At time 1, each is given a random piece of information about the economy Y1 that is positive about the economy with probability y1 and negative about the economy with probability 1-y1. They each then update their beliefs to x1=x0*Y1.

In period 2, they are given a new piece of information Y2 that is positive about the economy with probability y2 and negative about the economy with probability 1-y2 and each then updates their beliefs to x2=x1*Y2.

This continues until at a certain period, call it period t, a greater than a zt percentage of individuals have a pessimistic view of the economy. At this time t, each individual changes their belief, x(t-1), of the condition of the economy to xt = x(t-1)*(1-zt).
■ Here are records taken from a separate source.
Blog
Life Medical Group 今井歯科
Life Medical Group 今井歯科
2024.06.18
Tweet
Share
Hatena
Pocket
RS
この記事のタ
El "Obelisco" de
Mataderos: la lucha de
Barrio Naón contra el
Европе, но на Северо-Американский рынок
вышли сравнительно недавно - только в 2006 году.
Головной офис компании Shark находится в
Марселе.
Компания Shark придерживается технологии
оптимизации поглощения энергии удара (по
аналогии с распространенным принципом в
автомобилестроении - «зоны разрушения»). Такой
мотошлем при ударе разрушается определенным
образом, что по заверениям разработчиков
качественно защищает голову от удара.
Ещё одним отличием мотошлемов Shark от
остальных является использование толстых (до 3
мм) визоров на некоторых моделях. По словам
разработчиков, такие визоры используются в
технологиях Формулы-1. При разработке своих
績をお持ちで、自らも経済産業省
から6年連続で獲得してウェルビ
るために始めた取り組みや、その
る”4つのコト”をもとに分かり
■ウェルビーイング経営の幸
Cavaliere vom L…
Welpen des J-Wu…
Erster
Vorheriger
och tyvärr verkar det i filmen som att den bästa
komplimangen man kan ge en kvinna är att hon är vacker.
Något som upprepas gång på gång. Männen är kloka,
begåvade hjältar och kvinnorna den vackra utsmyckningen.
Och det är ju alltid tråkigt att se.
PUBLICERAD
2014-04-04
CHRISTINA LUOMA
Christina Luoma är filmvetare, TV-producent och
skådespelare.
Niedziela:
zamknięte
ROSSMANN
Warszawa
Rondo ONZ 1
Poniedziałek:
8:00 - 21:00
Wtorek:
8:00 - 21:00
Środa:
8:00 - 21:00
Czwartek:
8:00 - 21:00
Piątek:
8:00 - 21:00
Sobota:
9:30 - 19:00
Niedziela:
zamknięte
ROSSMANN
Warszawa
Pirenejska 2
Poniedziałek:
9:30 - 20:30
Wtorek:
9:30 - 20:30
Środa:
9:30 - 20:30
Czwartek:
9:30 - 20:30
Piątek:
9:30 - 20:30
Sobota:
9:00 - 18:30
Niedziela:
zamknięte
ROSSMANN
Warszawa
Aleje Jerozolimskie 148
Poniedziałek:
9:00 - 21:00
That is, they ignore whatever information yt they are getting and focus only on others beliefs.

In period t+1, there are then z(t+1)>zt percentage of individuals that have a pessimistic view of the economy. Everyone then updates their belief of the condition of the economy to x(t+1) = xt * (1-z(t+1)). This continues as a downward spiral until everyone is pessimistic about the economy.

This model can be easily programed in Excel, which you can find my attempt here. I assume information x0 and Yt is obtained randomly from the 0 to 1 interval, with yt=0.80 and zt=0.50. Pressing F9 refreshes the probabilities and so reruns the model. An intesting outcome of the specific model I use is that crises of confidence happen about 14% of the time. Here is one run that looks quite nice:

In this example, the average level of optimism about the economy is high in the beginning. Then, when poeple see enough others are pessimistic about the economy, they begin changing their updating by focusing on the negative. Eventually, optimism, and the economy, tanks.

I like this model because it explicitly captures how people pay attention to their own information until they see enough other people disagreeing with them, then they radically change their updating. Like in the real world, it takes a lot of others saying we're wrong before we believe it, and then if the information is bad enough, we'll drop everything to get on the bandwagon.

Does this model imply that people are irrational? Not necessarily. If I have limited information about the state of the economy, it may be rational for me to use the data I get until enough other people disagree that I am forced to believe my information is wrong. In a world of incomplete information, it is difficult to know for certain what is going on, and so we must rely on the information we have, and a few heuristics to get us by.

I'm not sure how original this model is. I've looked around and can't find anything that looks quite like it, but I've been known to be behind the curve sometimes. If anyone knows of a similar approach, or a better one, please let me know.